Ray tracing on Steam Deck is possible, but there's a catch

Due to the low-power nature of AMD graphics inside Valve’s Steam Deck, features like ray tracing seem impossible. However, the crazy lads at Digital Foundry showed that ray tracing on Steam Deck is actually possible – as long as you’re running Windows, that’s the case.

Richard Leadbetter put up a video on the Digital Foundry YouTube channel detailing how it works. It was a rather painstaking process of scanning SteamOS, installing Windows 10 to do the test, and then reinstalling SteamOS. Fortunately, there are at least official drivers for Windows 10 from Valve, which opens up completely new possibilities. These drivers were not available when the device was first launched.

As it stands now, ray tracing options are turned off in games that run either on SteamOS natively or through the Proton Compatibility Layer. Running Windows 10 via official game drivers allows RDNA 2 cores to be recognized on the APU and ray tracing unlocked. Of course, implementing ray tracing requires some sacrifice in resolution, i.e. about 540 pixels.
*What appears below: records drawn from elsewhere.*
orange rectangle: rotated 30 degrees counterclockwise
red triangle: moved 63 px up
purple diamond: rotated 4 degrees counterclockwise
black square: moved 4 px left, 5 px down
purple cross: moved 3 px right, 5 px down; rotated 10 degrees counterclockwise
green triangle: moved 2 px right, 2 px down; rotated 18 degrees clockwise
Leadbetter tested a few games that support ray tracing like second earthquakeAnd controlAnd subway displacementAnd Eternal torment. It was able to achieve 60 frames per second (fps) second earthquake With full ray tracing with 252 pixels blurry resolution. Metro Exodus did slightly better at 504p and uses the game’s temporary aliasing raise (TAAU) to offset the ray tracing performance penalty.
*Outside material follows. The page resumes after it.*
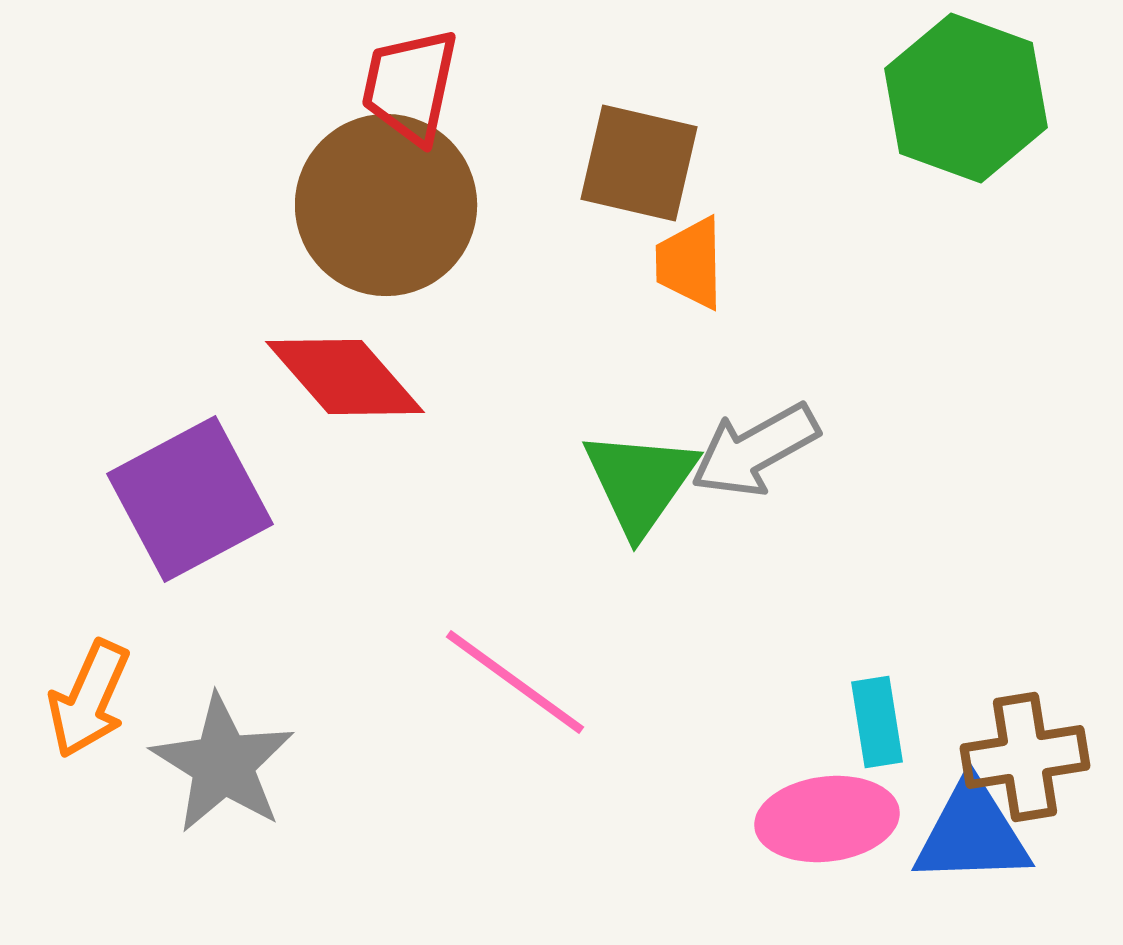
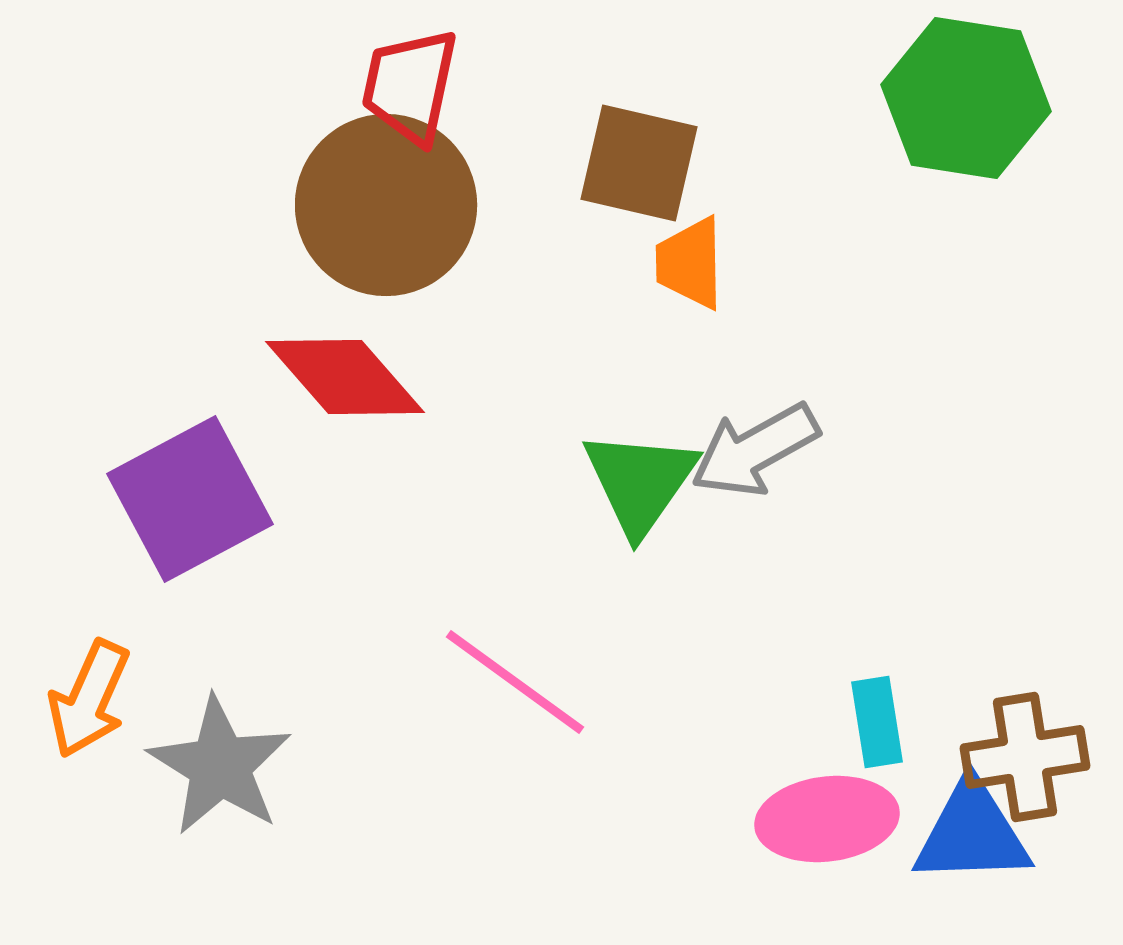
green hexagon: rotated 11 degrees counterclockwise
gray star: moved 3 px left, 2 px down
The Steam Deck user interface appears on the screen.

Given the partnership between Valve and AMD, it wouldn’t be surprising to see some ray tracing along with AMD’s FidelityFX Super Resolution (FSR) on Steam. The Xbox Series X has already been confirmed to use FSR 2.0 (although it’s still not confirmed for PS5 despite similar APU architectures). Using FSR 2.0 will go a long way towards implementing native ray tracing in SteamOS games.
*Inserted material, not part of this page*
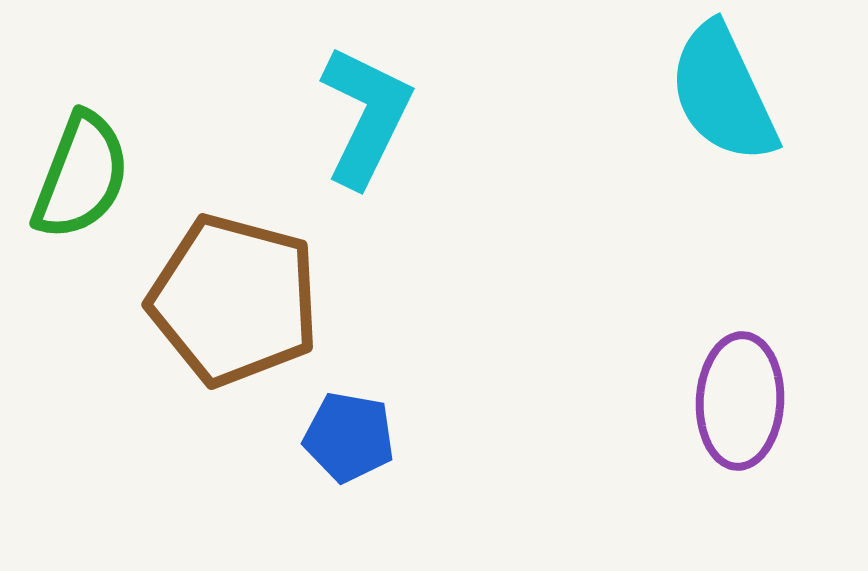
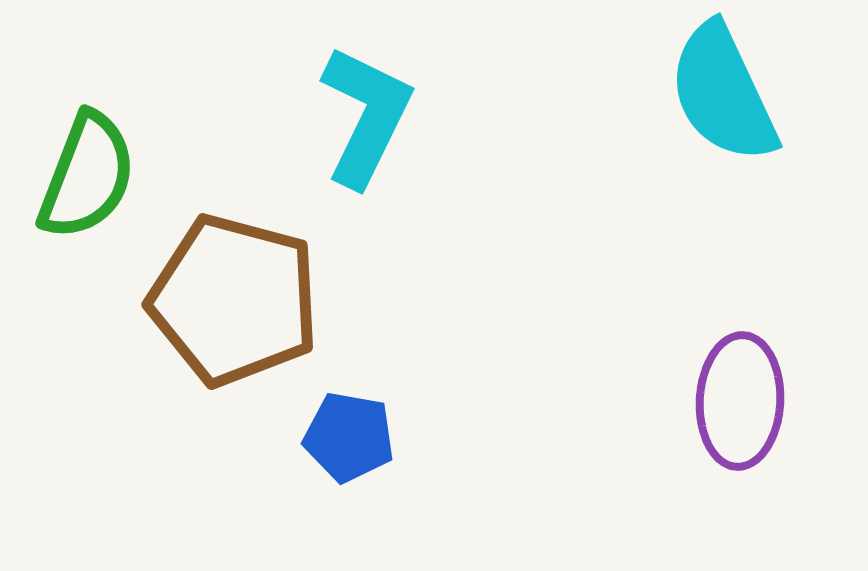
green semicircle: moved 6 px right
Ars Technica felt that since AMD is taking many aspects of TAAU to implement FSR 2.0, it shouldn’t be difficult to implement this on Steam Deck. In fact, Steam Deck already supports FSR 1.0.

Steam Deck is Valve’s first gritty experience and demonstrates a way to unlink PC gaming from traditional desktop roots. However, as a first-generation product, it has suffered from some glaring problems like buggy software and terrible battery life. The addition of Windows drivers turned SteamOS into an excellent ray tracing powerhouse.